Garbage Dreams
"Garbage Dreams" is the story of a people who collect trash for a living, and are treated as even more disposable than the refuse they gather.
For generations, the Zaballeen have been the unofficial trash collectors of Cairo. With no organized municipal service, they travel the city's neighborhoods in beat-up trucks, donkey-pulled cars and by foot to gather garbage, which they then recycle for money. They work collecting doorstep to doorstep, and after that is done they spend grueling hours processing the raw materials into a form that can be used again.
It sounds backward and monotonous, and it is, but the people who do it express a certain amount of pride in doing a job well, even if they are called names and spat upon by the higher classes. The Zaballeen boast that they recycle 80 percent of the trash they collect -- a figure that puts them ahead of virtually all Western countries that profess a green devotion.
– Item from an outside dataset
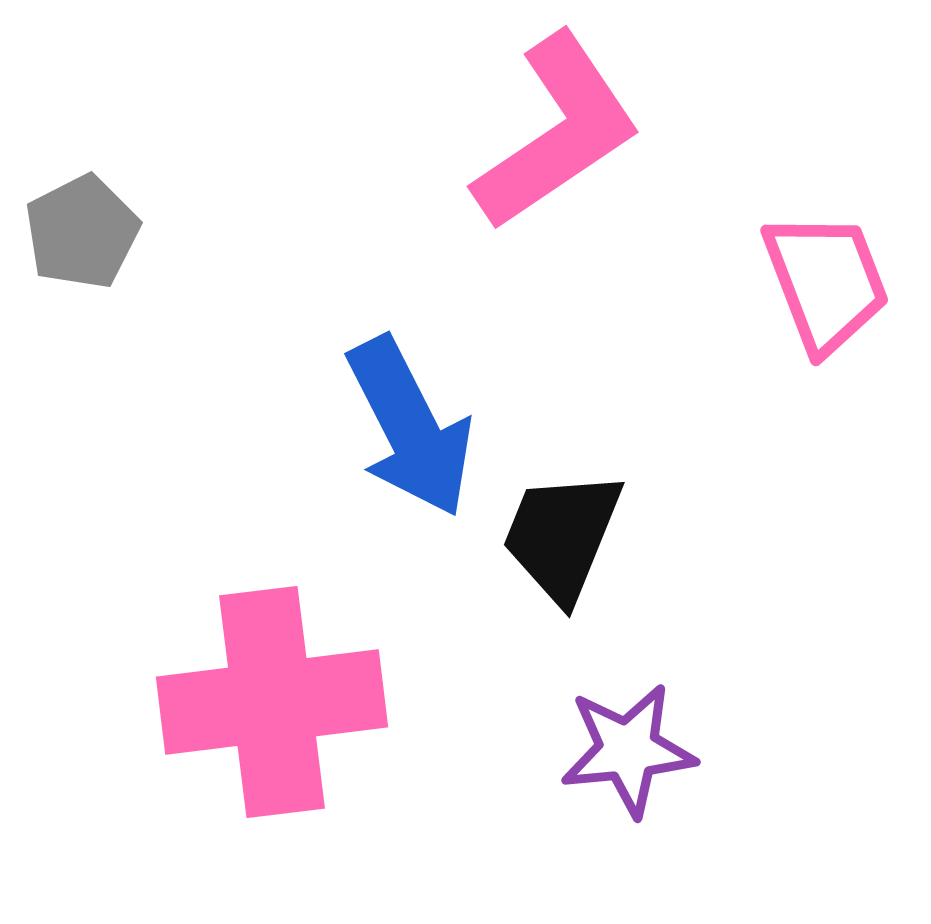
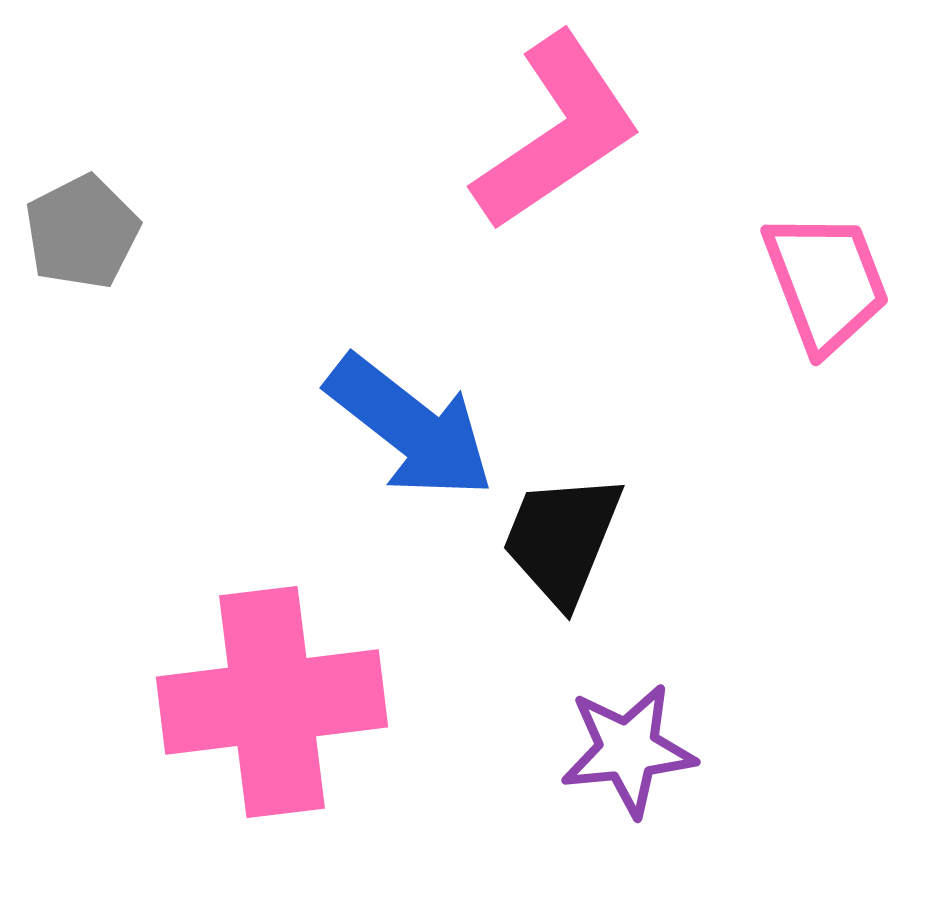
blue arrow: rotated 25 degrees counterclockwise
black trapezoid: moved 3 px down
But a challenge looms. City officials, eager to adopt modern practices, have hired foreign companies to collect the trash. The Zaballeen are increasingly having to do their work on the sly, as more and more garbage -- and thus their level of income -- goes elsewhere. They are especially galled that the supposedly modern companies recycle only a fraction of the waste they do, sending the rest to be buried in the earth in large landfills. There's a great scene where some of the Zaballeen visit the landfill, and to them it's like watching money being shoveled into a hole.
This documentary by Mai Iskander tracks three teenage Zaballeen and their families over the course of months and years. Adham, 17, resents a future that seems to have no prospect other than collecting trash. "Can I say no to God?" he asks, resigned to what he sees as his fate. Nabil, 18, is obsessed with getting married. But in this culture a young man must have his own apartment to do so, which his family cannot afford.
The most intriguing figure is Osama, 16, who behaves irresponsibly, shirking off school and repeatedly quitting or getting fired from jobs. We learn that his father was put in jail for illegally building an apartment for his son above their own. In his absence, Osama becomes the de facto head of the clan. His inept attempts to order around his sisters, mother and grandmother provoke a pushback from the women.
The other major figure is Laila, a social worker who helps organize the Zaballeen. They've established a school for the children to attend, and even arrange sponsorship for a trip to Wales so the boys can observe modern recycling techniques.
The film is an often powerful document of how a seemingly miserable vocation can become a way of life, even a touchstone for nearly 60,000 people. Their existence gathering trash, harsh and cruel that it may seem to outsiders, is something they've always counted on, and now it's being threatened with extinction.
If the film has a weakness, it's that it sticks completely to the perspective of the Zaballeen. The tale would have been more fully formed if the filmmakers had attempted to interview someone from the foreign companies -- or at least a representative of Cairo city government to hear why they thought hiring them was necessary. Even some perspective from some regular citizens about how they view the Zaballeen would have helped draw a more complete picture.